Mompou's character pieces and dances have long exercised a pull
on the exploratory pianist. The Ukrainian Olena Kushpler has
selected six of the Preludes and eight of the Canciónes
y danzas, adding the complete Impressiones intimas
to create a well-balanced programme. Purists might have wished
for complete sets of the former, but maybe they will appear
in due course. Kushpler has a warm tone and good instincts for
the music's plangency and dreamy qualities. Nor is she innocent
of its tangier, dance-like vitality. It's often a question of
how the pianist characterises the moods and impressions Mompou
presents: a question too of how to approach and bind those tricky
contrastive B sections.
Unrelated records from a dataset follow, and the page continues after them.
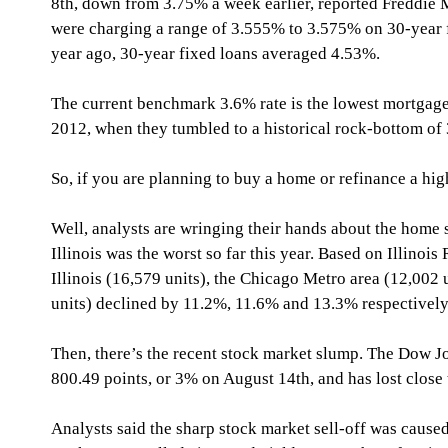
8th, down from 3.75% a week earlier, reported Freddie 
were charging a range of 3.555% to 3.575% on 30-year f
year ago, 30-year fixed loans averaged 4.53%.
The current benchmark 3.6% rate is the lowest mortgage
2012, when they tumbled to a historical rock-bottom of
So, if you are planning to buy a home or refinance a high
Well, analysts are wringing their hands about the home 
Illinois was the worst so far this year. Based on Illinois
Illinois (16,579 units), the Chicago Metro area (12,002 
units) declined by 11.2%, 11.6% and 13.3% respectively
Then, there’s the recent stock market slump. The Dow Jo
800.49 points, or 3% on August 14th, and has lost close
Analysts said the sharp stock market sell-off was cause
Too big a contrast and the structure
fractures; too small a contrast and the mood dissolves.
Mompou recorded a large tranche of his own music in 1974 when
he was on 81. The box set on Brilliant was reviewed by me some
years ago. He is almost always more percussive and with a dryer,
more hard-edged sound than others who record this music. Partly
this is a question of the piano and the recorded sound, but
also it's part of a composer-executant’s stand-offish
view of his own music: gimlet-eyed, taut, and not inclined to
linger unnecessarily. Maybe, too, it's a question of age, though
he doesn't seem unduly taxed technically. Kushpler is another
in the line of pianists who are less arresting rhythmically
than the composer, but who offer compensation in tonal breadth.
This is true in the fifth and seventh Preludes. When Mompou
writes 'languido' as he does of the Ninth prelude Kushpler takes
him at his word and plays with considerable charm and colour.
Mompou's objectivist stance is of a piece with his performances
generally. Sometimes this duality of response can change a piece's
character. The Tenth Prelude, for instance, is more chordally
warm and ebullient in her hands but with the composer things
are cool, almost quizzical.
In the lovely Canciónes y danzas, we find that
where she is youthful and light, he is full of regret
and tristesse (No.5) and that where she savours the lyricism
(No.6) he absorbs it but passes on without show. Where she is
eager and excited (No.8) he is fragile and nostalgic - though,
as this is a Lento, who's to gainsay the composer here? What
remains incontestable is her subtly coloured playing, attractive
chording and enthusiasm for the richness inherent in the music.
And, in any case, it's rather enjoyable to find in the Impressiones
intimas that where Mompou espouses a tensile directness
laced with rubati (No.3) she prefers sweetness and light.
One can enjoy Kushpler's performances alongside the composer's
very different recordings, some of which, it's true, do suffer
tape flaws. She offers a warmly textured series of performances,
well recorded. My only concern remains whether she intends to
complete the sets. Collectors might not necessarily look favourably
on the complete Impressiones but only half of the other
two sets. Let's hope she concludes the undertaking.